When Pastor Darius Pridgen came to Subway wanting to open a unit inside his True Bethel Baptist Church in Buffalo, New York, his primary goals were to inject new economic life into the crime- and poverty-beset neighborhood and offer job training to its residents. Although the church had little room for a retail business, Subway’s flexible footprint offered a viable solution, says Elizabeth Rolfe, director of the chain’s new business development.
True Bethel Baptist Church’s Subway unit has overcome some serious obstacles, including inner-city crime and employee issues, since it opened in 2004, but its overall performance inspired a sister church in Niagara Falls to follow suit.
Even before working with Pridgen, Subway was an active advocate of social franchising. In 1996, the company established a nonprofit-owned franchise with a high school. Today, Subway units can be found in the cafeterias of close to 50 schools throughout the U.S., 30 of which have opened within the past two years and a number of which are franchised by the institutions themselves, Rolfe says.
Fifty-eight of the 180 Subway units in hospitals throughout the country are also nonprofit-owned. Similar locations include a unit within a Goodwill store in Greenville, South Carolina, and one in the Quadco Rehabilitation Center in Stryker, Ohio.
As long as partners are committed to “maintaining the full Subway experience, they are free to adjust operating hours and offer limited menu options to fit their specific needs,” Rolfe says. Otherwise, “we don’t see any difference between nonprofit and traditional Subway franchises.”
Many nonprofits establish wholly owned, for-profit subsidiaries to operate their franchises. Not only does this protect the organization’s nonprofit status, Litalien says, but it makes the accounting process much easier and more consistent. There are also bonuses for the local economy.
“The structure of the new company as a for-profit corporation benefits the City of Pittsburgh by paying taxes on profits as well as real estate tax on the space it occupies,” YWCA’s Jensen says.
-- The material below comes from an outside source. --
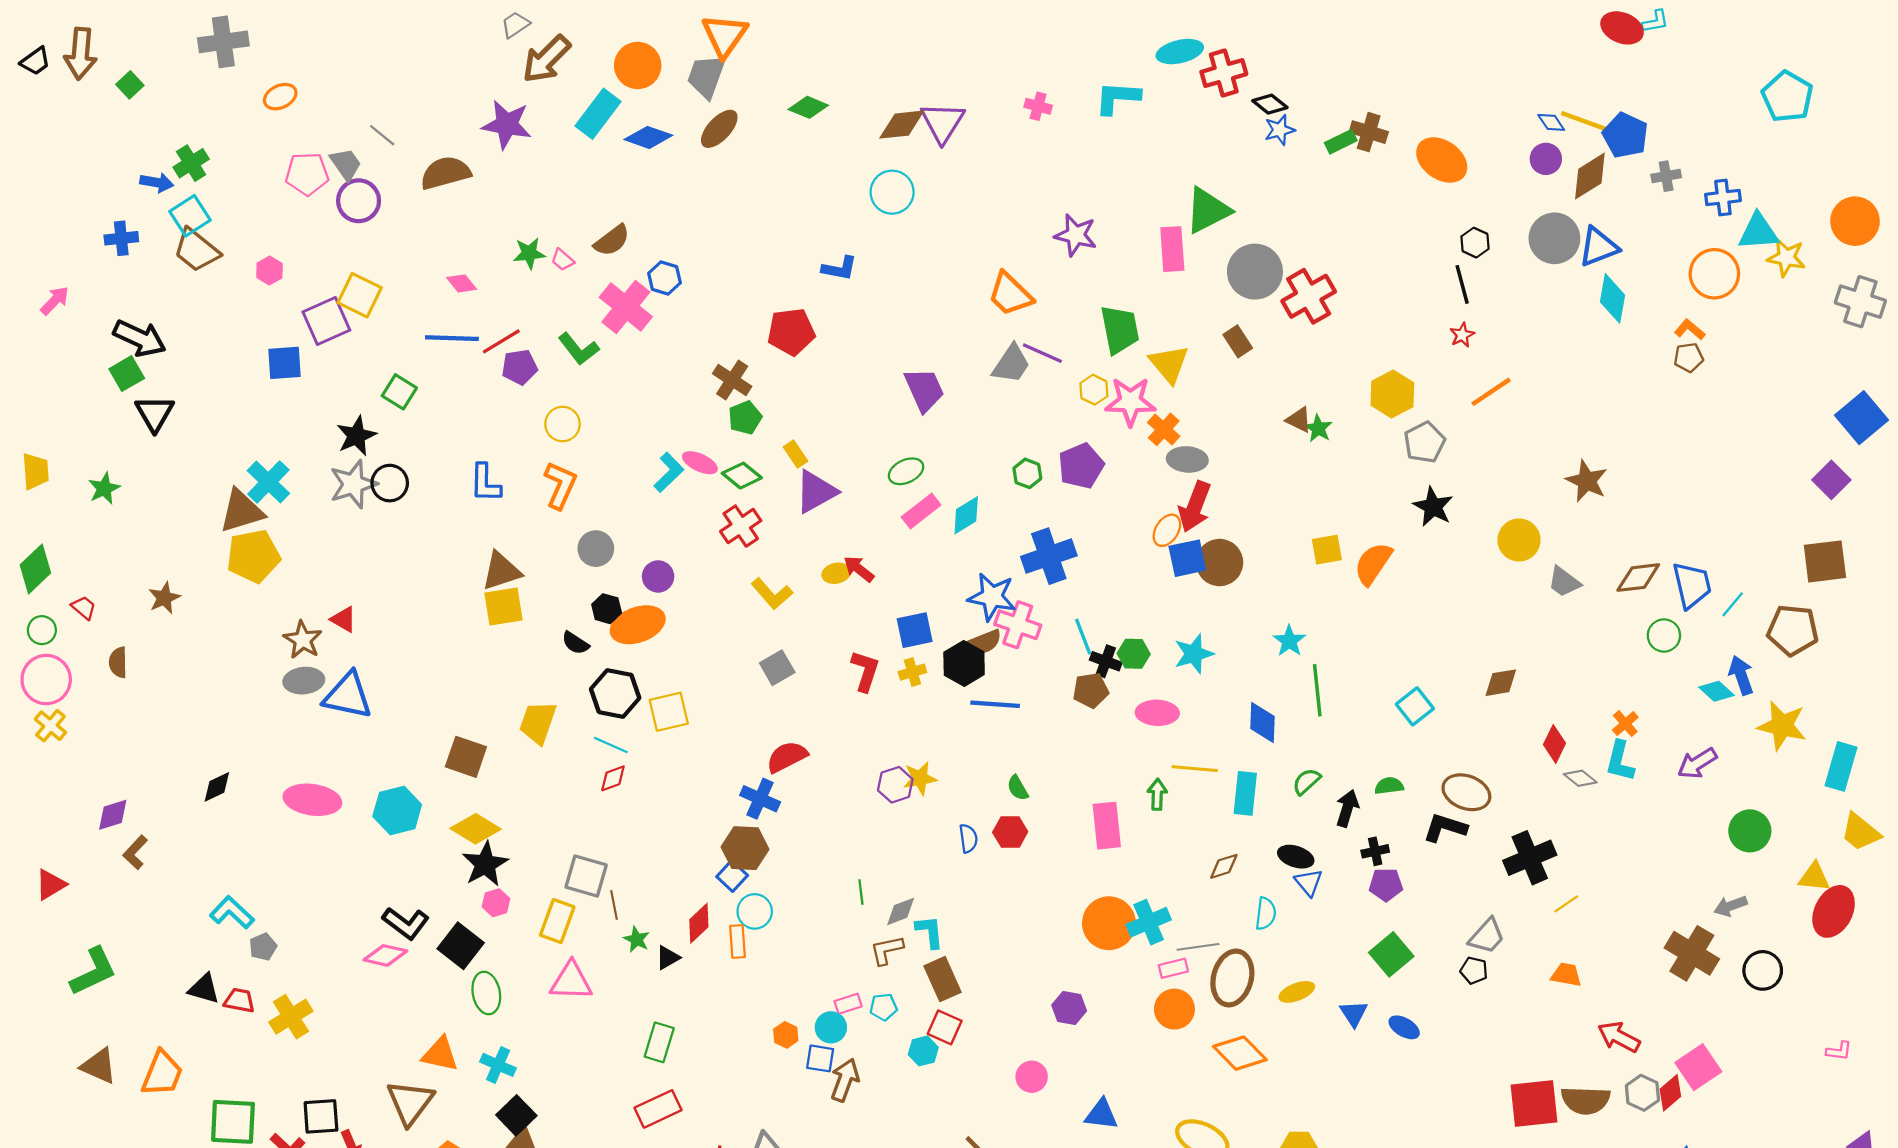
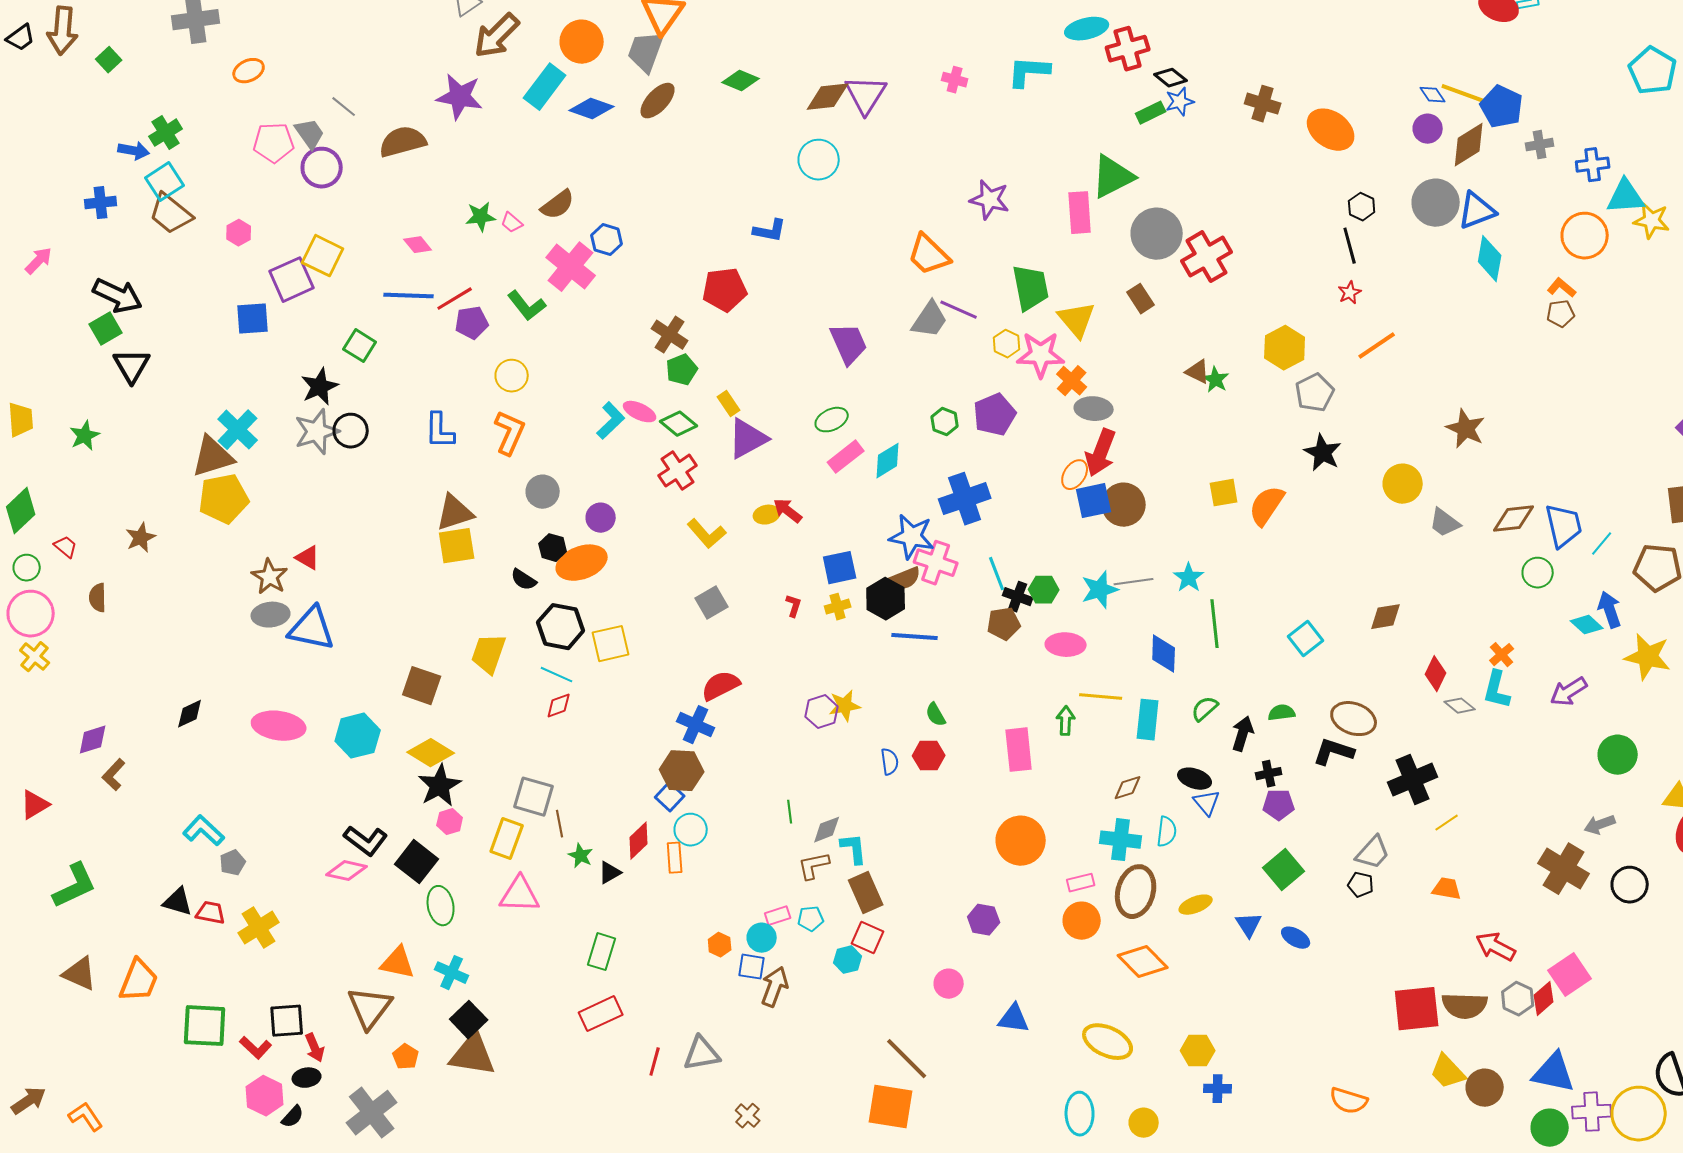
green rectangle: (1341, 142) -> (1151, 113), moved
red L-shape: (865, 671) -> (794, 606), size x0.6
cyan cross: (1149, 922) -> (1121, 840), moved, turned 30
gray line: (1198, 947) -> (1134, 582), moved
For Ben & Jerry’s, the franchise screening process for nonprofits is “much the same as for individuals who are interested in opening a scoop shop from the experiential and financial perspectives,” Heintz says. One major difference, however, is the need for the chain to screen the entire nonprofit organization “to ensure that its overall mission, structure, and long-term goals would be strengthened by a relationship with Ben & Jerry’s.”
While Subway and Nathan’s Famous are actively seeking new nonprofit franchising partners, Ben & Jerry’s no longer accepts such applications.
“It’s been a really tough economy for everyone these past few years, and our scoop shops saw an incredible jump in their competition at the same time the economics of operating a shop became really tough, with leasing costs increasing like crazy,” Heintz says. “I think we’ve realized, too, that all of our scoop shops can serve as excellent job training sites for youth, and we would like to broaden the job training opportunities overall.”